Sitting by the cold glow of the CRT, I looked up "Mailing Lists" on the
Google search engine and came up with more matches than Bayer has aspirin. The
top sponsored spot (they paid for that top slot with the little box around it)
was for "Cheap Mailing Lists" from directmailconnection.com. OK, I like cheap,
as long as it isn't inferior.
With one small click I challenged them to change my life and the way I think
about researching mailing lists. Zoom, I was in. I looked up opportunity seekers
from their data base of 4900 yellow pages and 500 white pages phone books they
said they use. No other sourcing was apparent. I didn't know you could get
opportunity seekers from the white pages, or there was even a "Opportunity
Seekers" heading in the Yellow Pages. Maybe in California - they seem to get
everything first.
Undaunted, I clicked further. The cost was $65/M - or you could buy 100
names for $15. I dunno... If you only have 15 bucks to throw at a direct mail
test, better not quit your day job just yet. On the upside, 10,000 names cost
$450. But it was their guarantee that scared me off: they'd send you 2 names
for every one that came back. I don't like cleaning someone else's mailing list
at my cost of 34¢ for each wrecked and returned mailing piece I receive back.

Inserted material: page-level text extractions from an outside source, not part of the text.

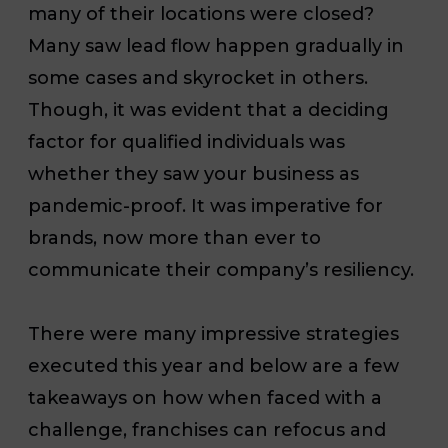
many of their locations were closed?
Many saw lead flow happen gradually in
some cases and skyrocket in others.
Though, it was evident that a deciding
factor for qualified individuals was
whether they saw your business as
pandemic-proof. It was imperative for
brands, now more than ever to
communicate their company’s resiliency.
There were many impressive strategies
executed this year and below are a few
takeaways on how when faced with a
challenge, franchises can refocus and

So I left "cheap" in search of "better." It was 2:00 AM, 12 minutes later.
Back at Google, Listbazaar.com (infoUSA) also came up at the top of paid
spots, they offered selections from a db of 12 million businesses, 250 million
consumers, and also will sell me a CD Directory of phone books. Bleary eyed, I
wasn't quite ready for that yet.
Undaunted by my resistance, they then tried to close me on a "Customer
Analyzer" which carried a $250 price tag, then cost $250 for 500 names - which I
passed on quite readily, thank you. Being anonymous really does have it's
advantages, you know. It was late and I was tired, not stupid.

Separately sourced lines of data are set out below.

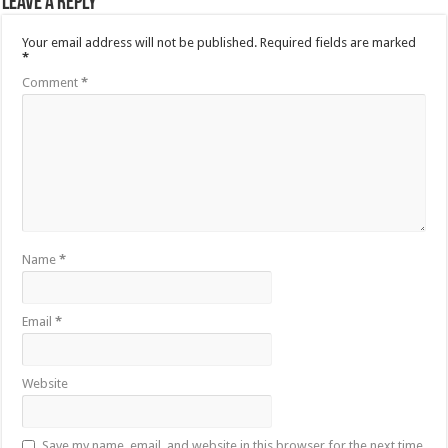
Leave a Reply
Your email address will not be published.
Required fields are marked
*
Comment
*
Name
*
Email
*
Website
Save my name, email, and website in this browser for the next time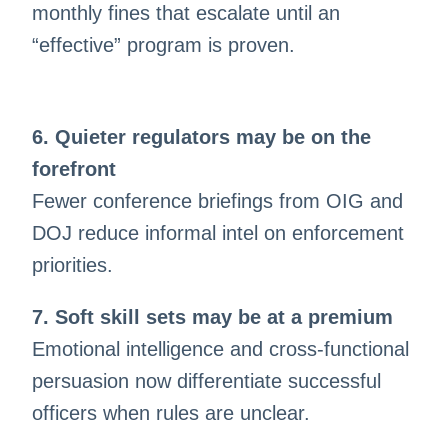
monthly fines that escalate until an
“effective” program is proven.
6. Quieter regulators may be on the
forefront
Fewer conference briefings from OIG and
DOJ reduce informal intel on enforcement
priorities.
7. Soft skill sets may be at a premium
Emotional intelligence and cross-functional
persuasion now differentiate successful
officers when rules are unclear.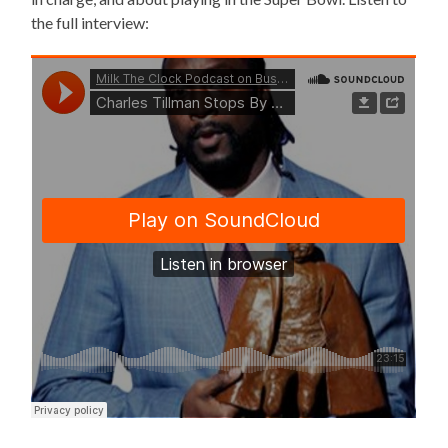
the full interview:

Continuing, I tried to look up motorcycle dealers and found no matches.
After discarding the brief assumption there are no motorcycle dealers in the
U.S., somehow I got to S.I.C. 5571-06 Motorcycle and Scooter Dealers-Honda. Now
I know: Info USA has a preference for Honda.
I clicked my way towards a count of dealers in a 20 mile radius of my house
in downtown Bala-Cynwyd PA (4 blocks outside of Philadelphia in case you've
never heard of beautiful downtown Bala-Cynwyd - home of the famous... uh...

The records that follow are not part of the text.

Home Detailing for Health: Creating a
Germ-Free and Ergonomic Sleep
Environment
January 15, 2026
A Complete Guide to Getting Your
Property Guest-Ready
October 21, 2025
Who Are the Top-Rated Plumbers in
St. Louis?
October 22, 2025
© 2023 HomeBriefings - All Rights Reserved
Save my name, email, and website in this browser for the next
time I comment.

well, home to many people who are nice.) I asked for a radius of 20 miles and
found I could buy the full records of dealers for $10.80, or the base records of
dealers for $6. Exit, stage left, at 2:16, four minutes later. I vowed I come
back here one day, and I do for a more serious review of this site by the end of
this research.
After a brief stint at Google and a scan down the list of mailing lists
URLs, I went to Accurateleads.com (Dimark) 800-865-4787. Their site runs off of
40,000 databases, which sounded pretty extensive to me. So I click on S.I.C.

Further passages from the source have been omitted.